How to complete this task >> With the line containing "Мы применяем файлы" as the first and the final line of the entries as the last, repeat exactly the lines in that span, including both.

Records for this task >>
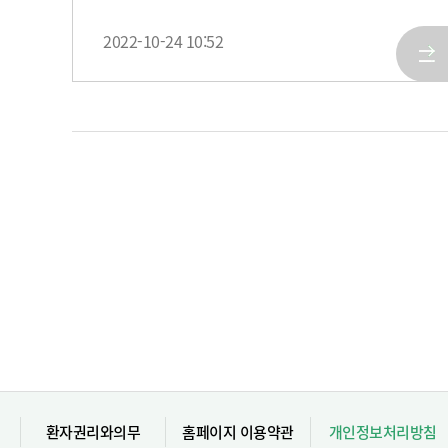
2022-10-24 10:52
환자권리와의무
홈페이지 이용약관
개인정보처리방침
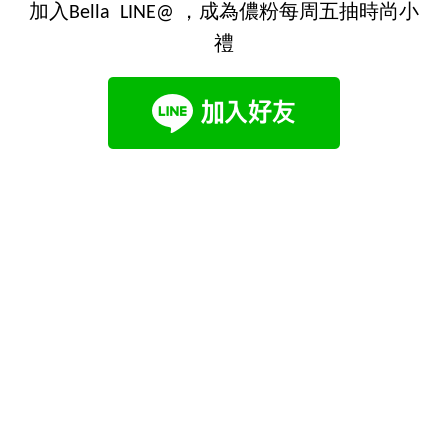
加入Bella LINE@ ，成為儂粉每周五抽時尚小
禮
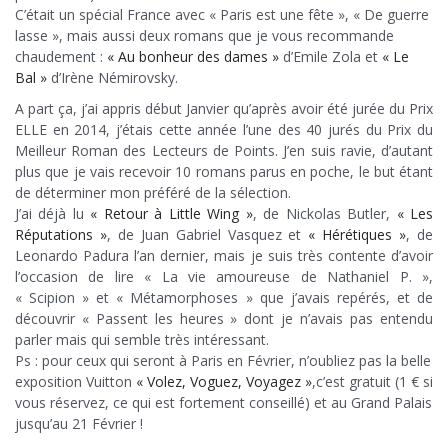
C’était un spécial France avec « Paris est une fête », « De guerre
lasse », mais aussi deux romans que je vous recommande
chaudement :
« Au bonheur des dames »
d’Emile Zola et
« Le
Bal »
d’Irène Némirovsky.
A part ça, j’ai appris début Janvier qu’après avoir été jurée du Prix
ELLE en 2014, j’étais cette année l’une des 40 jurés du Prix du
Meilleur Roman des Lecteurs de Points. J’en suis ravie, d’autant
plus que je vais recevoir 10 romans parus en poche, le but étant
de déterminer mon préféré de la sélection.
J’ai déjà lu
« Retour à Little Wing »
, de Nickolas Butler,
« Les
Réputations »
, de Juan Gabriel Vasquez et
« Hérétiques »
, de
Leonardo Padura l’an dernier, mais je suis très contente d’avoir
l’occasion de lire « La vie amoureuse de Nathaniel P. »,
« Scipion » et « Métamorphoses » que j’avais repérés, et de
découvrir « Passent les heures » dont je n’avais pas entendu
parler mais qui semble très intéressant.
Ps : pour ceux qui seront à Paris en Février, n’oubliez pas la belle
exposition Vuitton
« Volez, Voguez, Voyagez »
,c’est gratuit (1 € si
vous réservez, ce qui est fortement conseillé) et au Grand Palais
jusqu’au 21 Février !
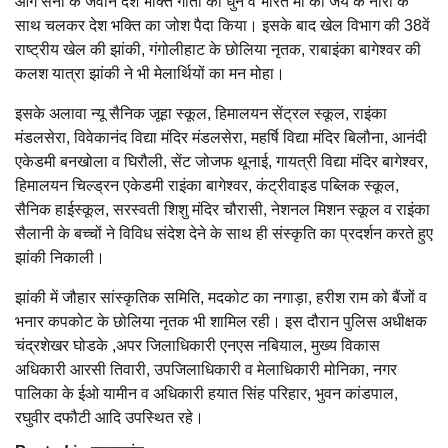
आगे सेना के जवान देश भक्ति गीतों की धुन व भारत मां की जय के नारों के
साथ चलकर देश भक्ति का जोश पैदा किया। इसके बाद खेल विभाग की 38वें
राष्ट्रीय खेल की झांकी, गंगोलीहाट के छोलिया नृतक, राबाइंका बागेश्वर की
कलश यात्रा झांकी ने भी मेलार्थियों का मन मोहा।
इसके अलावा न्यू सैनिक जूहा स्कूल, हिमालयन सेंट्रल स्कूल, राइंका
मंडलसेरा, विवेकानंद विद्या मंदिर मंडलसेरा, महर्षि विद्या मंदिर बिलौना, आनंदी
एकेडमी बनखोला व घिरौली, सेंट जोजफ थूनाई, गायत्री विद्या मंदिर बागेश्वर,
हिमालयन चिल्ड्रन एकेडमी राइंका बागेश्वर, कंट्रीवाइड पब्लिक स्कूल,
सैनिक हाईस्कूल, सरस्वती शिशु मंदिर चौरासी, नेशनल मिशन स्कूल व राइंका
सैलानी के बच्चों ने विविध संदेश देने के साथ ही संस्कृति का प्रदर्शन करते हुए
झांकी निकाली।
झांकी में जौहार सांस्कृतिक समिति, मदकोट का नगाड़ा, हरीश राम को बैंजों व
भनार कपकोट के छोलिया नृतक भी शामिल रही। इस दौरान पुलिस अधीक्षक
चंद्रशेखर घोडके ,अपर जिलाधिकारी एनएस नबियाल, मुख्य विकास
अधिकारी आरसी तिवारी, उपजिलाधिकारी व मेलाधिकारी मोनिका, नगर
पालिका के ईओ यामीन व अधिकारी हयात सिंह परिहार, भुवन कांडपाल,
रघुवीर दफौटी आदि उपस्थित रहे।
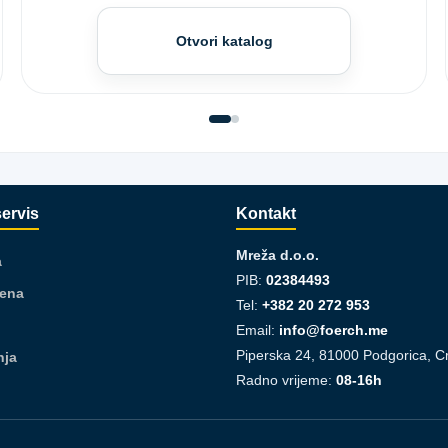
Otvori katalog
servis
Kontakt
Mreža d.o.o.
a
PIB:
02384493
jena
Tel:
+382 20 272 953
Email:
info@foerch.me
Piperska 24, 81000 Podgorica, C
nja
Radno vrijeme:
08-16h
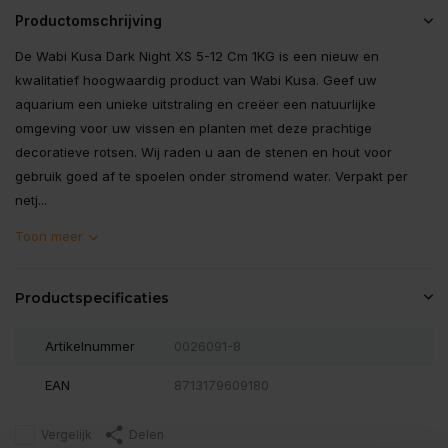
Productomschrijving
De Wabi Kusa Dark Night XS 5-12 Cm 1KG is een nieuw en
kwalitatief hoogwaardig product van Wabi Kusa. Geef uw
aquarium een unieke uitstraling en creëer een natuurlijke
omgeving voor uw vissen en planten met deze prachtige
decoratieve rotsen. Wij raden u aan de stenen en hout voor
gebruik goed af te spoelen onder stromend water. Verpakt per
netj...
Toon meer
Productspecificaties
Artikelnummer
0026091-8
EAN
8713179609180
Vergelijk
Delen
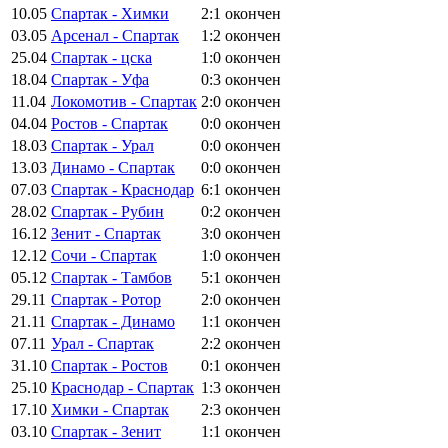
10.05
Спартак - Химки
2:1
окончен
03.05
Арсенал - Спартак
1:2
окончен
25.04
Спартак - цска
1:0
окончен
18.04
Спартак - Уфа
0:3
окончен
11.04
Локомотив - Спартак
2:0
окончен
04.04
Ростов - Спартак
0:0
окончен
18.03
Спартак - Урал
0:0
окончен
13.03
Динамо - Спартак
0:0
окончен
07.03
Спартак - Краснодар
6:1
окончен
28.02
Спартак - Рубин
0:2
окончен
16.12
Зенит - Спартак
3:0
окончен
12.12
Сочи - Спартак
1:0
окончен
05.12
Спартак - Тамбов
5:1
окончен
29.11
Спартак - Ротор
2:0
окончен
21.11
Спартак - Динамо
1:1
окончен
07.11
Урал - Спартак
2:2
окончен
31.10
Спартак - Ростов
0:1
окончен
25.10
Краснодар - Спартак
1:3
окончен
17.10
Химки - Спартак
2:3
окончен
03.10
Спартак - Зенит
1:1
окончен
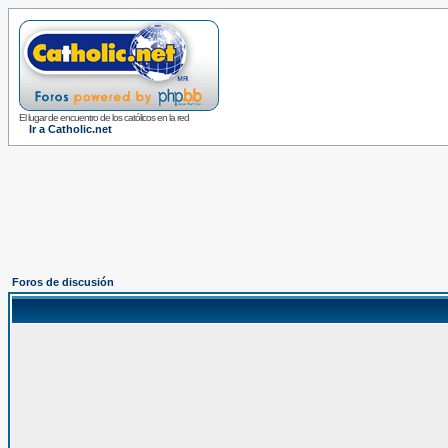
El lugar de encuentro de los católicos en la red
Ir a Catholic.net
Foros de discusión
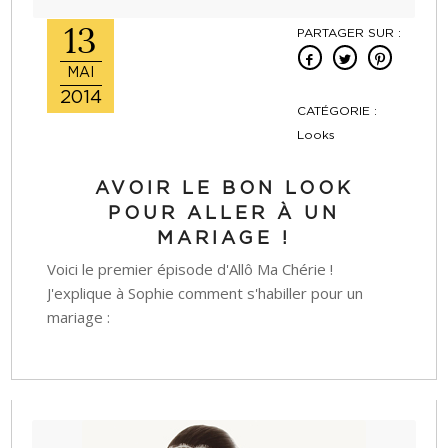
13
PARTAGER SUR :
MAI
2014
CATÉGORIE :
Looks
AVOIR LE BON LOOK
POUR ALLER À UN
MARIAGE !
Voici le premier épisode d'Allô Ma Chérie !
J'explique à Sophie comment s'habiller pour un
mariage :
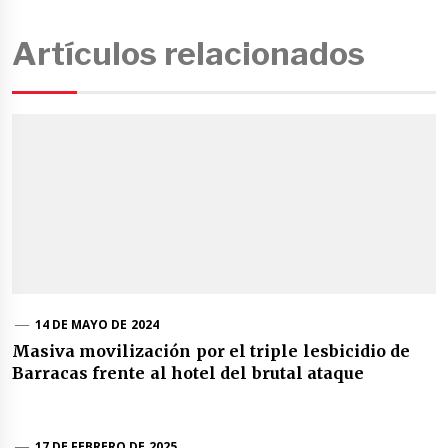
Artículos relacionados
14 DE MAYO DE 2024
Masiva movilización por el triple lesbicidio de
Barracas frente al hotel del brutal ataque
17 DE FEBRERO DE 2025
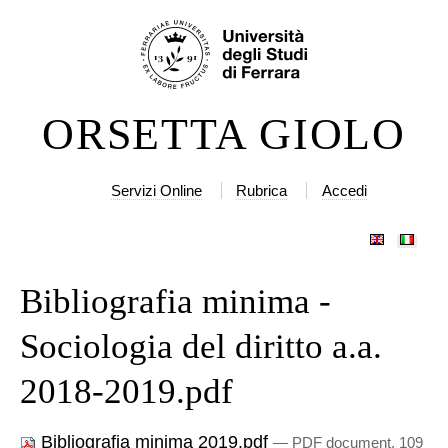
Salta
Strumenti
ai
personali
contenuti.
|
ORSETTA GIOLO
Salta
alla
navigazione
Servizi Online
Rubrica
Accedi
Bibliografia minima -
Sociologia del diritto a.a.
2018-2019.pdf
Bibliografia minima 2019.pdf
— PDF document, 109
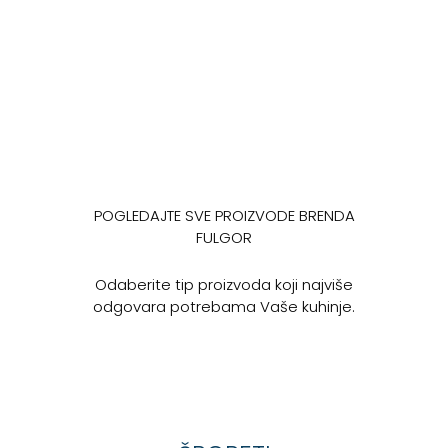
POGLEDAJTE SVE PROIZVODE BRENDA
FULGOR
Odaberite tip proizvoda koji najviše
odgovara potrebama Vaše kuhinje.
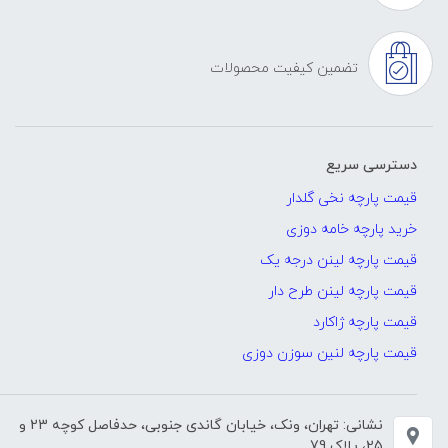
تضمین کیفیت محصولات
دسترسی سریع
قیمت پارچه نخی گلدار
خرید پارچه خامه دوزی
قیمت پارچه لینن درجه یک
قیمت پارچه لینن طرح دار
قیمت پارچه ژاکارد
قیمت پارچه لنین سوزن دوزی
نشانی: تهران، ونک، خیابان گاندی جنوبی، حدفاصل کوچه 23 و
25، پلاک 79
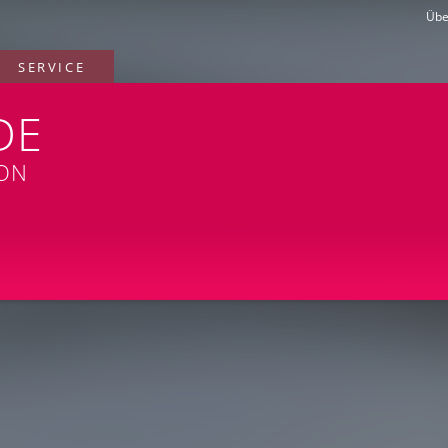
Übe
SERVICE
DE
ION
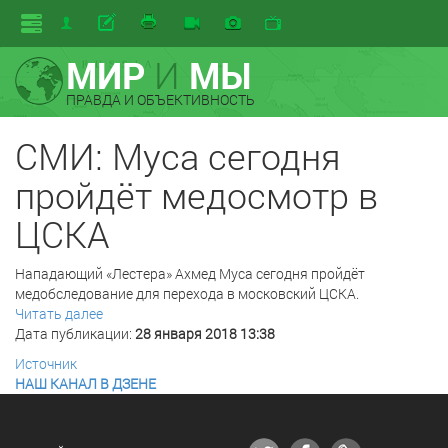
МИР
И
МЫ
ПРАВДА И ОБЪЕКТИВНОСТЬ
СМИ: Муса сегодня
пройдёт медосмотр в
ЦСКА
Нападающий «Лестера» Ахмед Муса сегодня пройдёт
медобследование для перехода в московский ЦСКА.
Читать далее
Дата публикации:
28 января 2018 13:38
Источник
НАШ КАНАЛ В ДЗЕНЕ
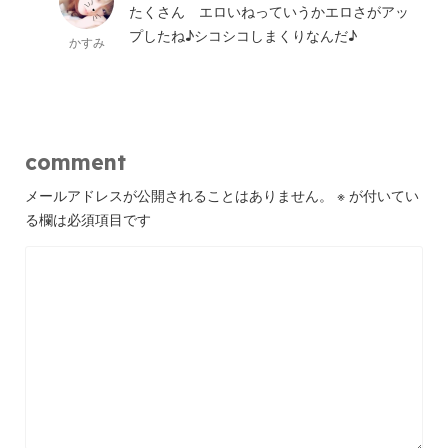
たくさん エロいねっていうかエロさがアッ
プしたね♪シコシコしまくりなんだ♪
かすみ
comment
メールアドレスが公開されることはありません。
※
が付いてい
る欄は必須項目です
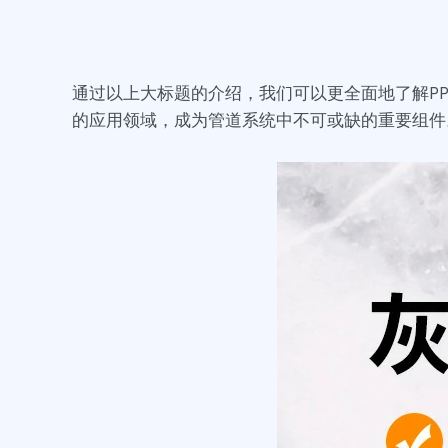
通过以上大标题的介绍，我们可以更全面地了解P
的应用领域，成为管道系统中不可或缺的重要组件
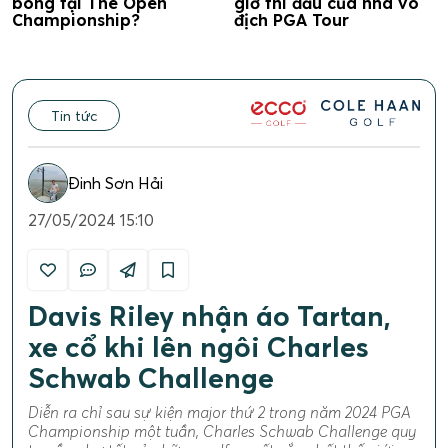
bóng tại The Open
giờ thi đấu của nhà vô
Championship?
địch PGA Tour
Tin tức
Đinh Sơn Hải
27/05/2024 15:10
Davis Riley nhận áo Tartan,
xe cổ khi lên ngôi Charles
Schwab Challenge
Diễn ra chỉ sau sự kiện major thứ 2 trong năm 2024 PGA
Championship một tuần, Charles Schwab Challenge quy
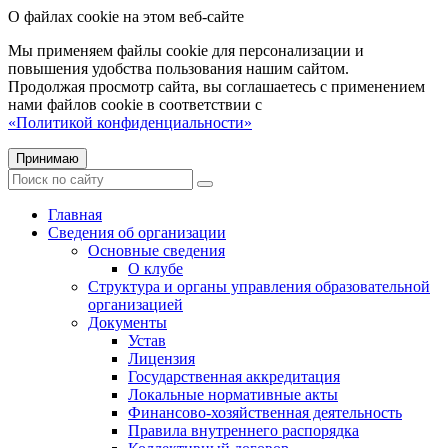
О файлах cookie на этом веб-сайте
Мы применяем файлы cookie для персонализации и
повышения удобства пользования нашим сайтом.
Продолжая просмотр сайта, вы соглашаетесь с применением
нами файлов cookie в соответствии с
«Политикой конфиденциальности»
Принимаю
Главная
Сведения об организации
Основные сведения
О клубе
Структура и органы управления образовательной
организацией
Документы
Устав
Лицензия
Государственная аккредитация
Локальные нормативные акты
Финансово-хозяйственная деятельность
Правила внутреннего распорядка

Result for this task >>
Мы применяем файлы cookie для персонализации и
повышения удобства пользования нашим сайтом.
Продолжая просмотр сайта, вы соглашаетесь с применением
нами файлов cookie в соответствии с
«Политикой конфиденциальности»
Принимаю
Главная
Сведения об организации
Основные сведения
О клубе
Структура и органы управления образовательной
организацией
Документы
Устав
Лицензия
Государственная аккредитация
Локальные нормативные акты
Финансово-хозяйственная деятельность
Правила внутреннего распорядка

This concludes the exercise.